The records from the Nicene Council that survived to the modern day make no mention of setting a canon.
Jerome's preface to Judith, less than 100 years after the council, says that the Nicene Council included Judith (one of the Deuterocanon) among the Sacred Scriptures.
Jerome's Preface to Judith
Among the Hebrews the Book of Judith is found among the Hagiographa, the authority of which toward confirming those which have come into contention is judged less appropriate. [...] But because this book is found by the Nicene Council to have been counted among the number of the Sacred Scriptures, I have acquiesced to your request...
We don't know what Jerome meant by this - doubtlessly there are works and records that existed in Jerome's day that haven't survived to the present day. bradimus' answer gives some good speculation about possibilities here.
Around 900 AD, the Synodicon Vetus was written. This anonymous, psuedo-historical book contains information on synods and ecumenical councils up through the year 887 AD.
On the Council of Nicea, it says that the canon was determined by placing the books on the altar, and after prayer to God the inspired works were found on top.
The Synodicon Vetus [English Translation], chapter 35 (page 29)
The divine and sacred First Ecumenical Council of three hundred and eighteen God-inspired fathers was convened at Nicaea, metropolis of the province of Bithynia.

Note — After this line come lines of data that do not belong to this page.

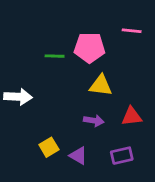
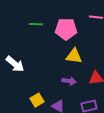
green line: (55, 56) -> (36, 24), moved
white arrow: (18, 97) -> (15, 64), turned 36

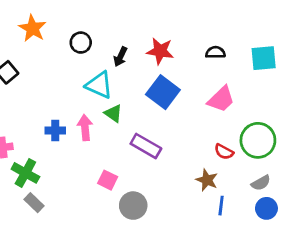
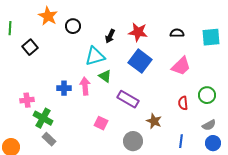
black circle: (81, 43) -> (73, 26), moved
cyan triangle: (99, 85) -> (95, 56), turned -40
green circle: (258, 140) -> (207, 95), size x0.7
red semicircle: (224, 152) -> (183, 103), turned 56
brown star: (207, 180) -> (154, 121), moved
gray circle: (133, 206) -> (133, 141), moved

Its presiding leaders were the presbyters Vito and Vicentius taking the place of Rome's Pope Sylvester and his successor Julius, Alexander of Alexandria, Macarius of Jerusalem, Eustathius of Antioch, the presbyter Alexander representing Metrophanes of Constantinople, Hosius the bishop of Cordoba, and Constantine the apostle among Christian emperors. This holy council attached the term "consubstantial" to the Holy Trinity, fixed the time of the divine and mystical Passover, and set forth the divinely inspired teaching of the Creed against all heretics, Arius, Sabellius, Photinus, Paul of Samosata, Manes, Valentinus, Marcion, and their followers. It condemned also Meletius of Thebais, along with those ordained by him, and Eusebius of Nicomedia. The canonical and apocryphal books it distinguished in the following manner: in the house of God the books were placed down by the holy altar; then the council asked the Lord in prayer that the inspired works be found on top and--as in fact happened--the spurious on the bottom.
There are many details only recorded in this book that scholars find spurious, as well as some councils or synods recorded that scholars suspect never happened. This gives credence to doubt the above account of the canon being determined at the Council of Nicea.
Voltaire popularized the story from the Synodicon Vetus around ~1764 AD.
Voltaire's Philosophical Dictionary, Councils, Section III
We have already said, that in the supplement to the Council of Nice it is related that the fathers, being much perplexed to find out which were the authentic and which the apocryphal books of the Old and the New Testament, laid them all upon an altar, and the books which they were to reject fell to the ground.
For legends that the Council of Nicea voted on the canon, the only source I can find that popularized that idea is from Thomas Paine ~1794 AD, though he does not mention the council by name.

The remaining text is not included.